You report that "[t]he computer was owned by the mayor prior to his taking office and the upgrades costs [sic] less than $500."
RESPONSE
In my opinion, the expenditure described by your first question could be suspect under various provisions of law, with the issue likely turning on the specific circumstances surrounding the "personal use" of the computer. If the question contemplates the use of city funds to upgrade a privately-owned computer, such expenditure in my opinion would be unlawful unless it was pursuant to a valid contractual agreement that primarily furthered a legitimate public purpose. I lack sufficient information to analyze this issue in further detail, and cannot in any event undertake the necessary factual inquiry to definitively decide the matter. I can only analyze the relevant legal issues. With regard to your second question, if the computer was donated to the city before the upgrades were made, and the "personal use" was only incidental to a public purpose, then in my opinion the upgrade expenditure would likely be permissible as long as it was not arbitrary or unreasonable. If, on the other hand, the computer was privately owned when the upgrades were made, then in my opinion it would only be by virtue of some contractual arrangement that such an expenditure of city funds might be justified.Your questions implicate several provisions of law, including A.C.A. § 14-58-303, the common law "public purpose doctrine," and Arkansas Constitution, Article 12, Section 5 and Article 16, Section 13.
A.C.A. § 14-58-303
The mayor of a first class city is authorized by A.C.A. § 14-58-303(a) (Supp. 2005) "to make purchases of all supplies . . . and other things requisite for public purposes in and for the city[;]" and he or she may "make all necessary contracts . . . in carrying out any work or undertaking of a public nature in the city." (Emphasis added). This authorization is consistent in all respects with the common law "public purpose" doctrine, which restricts public funds to public purposes, see Chandler v. Board of Trustees, 236 Ark. 256, 365 S.W.2d 447 (1963), as well as the constitutional proscription against the appropriation of city funds "for . . . any corporation, association, institution or individual." Ark. Const. art. 12, § 5.

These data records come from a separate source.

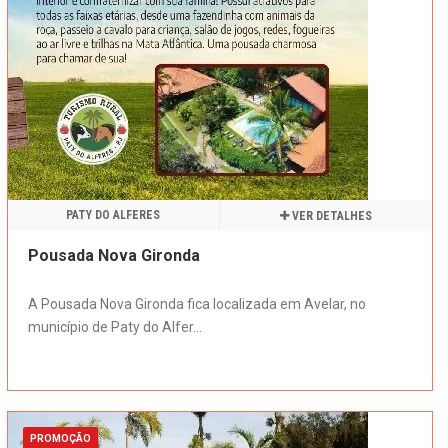
PATY DO ALFERES
VER DETALHES
Pousada Nova Gironda
A Pousada Nova Gironda fica localizada em Avelar, no
município de Paty do Alfer...
PROMOÇÃO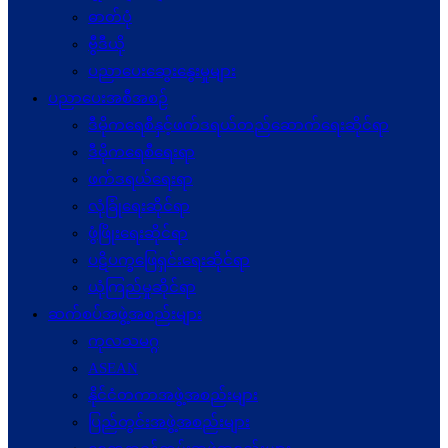
ဓာတ်ပုံ
ဗွီဒီယို
ပညာပေးဆွေးနွေးမှုများ
ပညာပေးအစီအစဉ်
ဒီမိုကရေစီနှင့်ဖက်ဒရယ်တည်ဆောက်ရေးဆိုင်ရာ
ဒီမိုကရေစီရေးရာ
ဖက်ဒရယ်ရေးရာ
လုံခြုံရေးဆိုင်ရာ
ဖွံဖြိုးရေးဆိုင်ရာ
ပဋိပက္ခ‌ဖြေရှင်းရေးဆိုင်ရာ
ယုံကြည်မှုဆိုင်ရာ
ဆက်စပ်အဖွဲ့အစည်းများ
ကုလသမဂ္ဂ
ASEAN
နိုင်ငံတကာအဖွဲ့အစည်းများ
ပြည်တွင်းအဖွဲ့အစည်းများ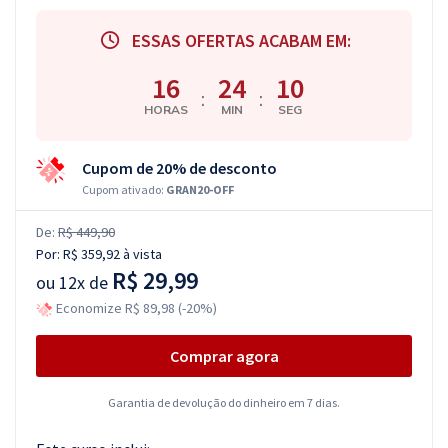
ESSAS OFERTAS ACABAM EM:
16
24
09
:
:
HORAS
MIN
SEG
Cupom de 20% de desconto
Cupom ativado:
GRAN20-OFF
De:
R$ 449,90
Por:
R$ 359,92
à vista
R$ 29,99
ou
12x de
Economize R$ 89,98 (-20%)
Comprar agora
Garantia de devolução do dinheiro em 7 dias.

The "public purpose" doctrine
This doctrine was described in Chandler, supra, as follows:
No principle of constitutional law is more fundamental or more firmly established than the rule that the State cannot, within the limits of due process, appropriate public funds to a private purpose. A century ago the basic doctrine was simply stated in the leading case of Brodhead v. City of Milwaukee, 19 Wis. 624: "The legislature cannot create a public debt, or levy a tax, or authorize a municipal corporation to do so, in order to raise funds for a mere private purpose. It cannot in the form of a tax take the money of the citizens and give it to an individual, the public interest or welfare being in no way connected with the transaction. The objects for which money is raised by taxation must be public, and such as subserve the common interest and well being of the community required to contribute."
236 Ark. at 258, quoting Brodhead v. City of Milwaukee, 19 Wis. 624. See also Holiday Island Suburban Improvement District #1 v. Williams,295 Ark. 442, 446, 749 S.W.2d 314 (1988) ("[I]t is clear that ad valorem taxes could not be lawfully imposed upon the general public to maintain the cost of construction or maintenance of facilities used for private purposes.") See also generally Rubin, Constitutional Aid Limitation Provisions and the Public Purpose Doctrine, 12 St. Louis U. Pub.L. Rev. 143 (1993).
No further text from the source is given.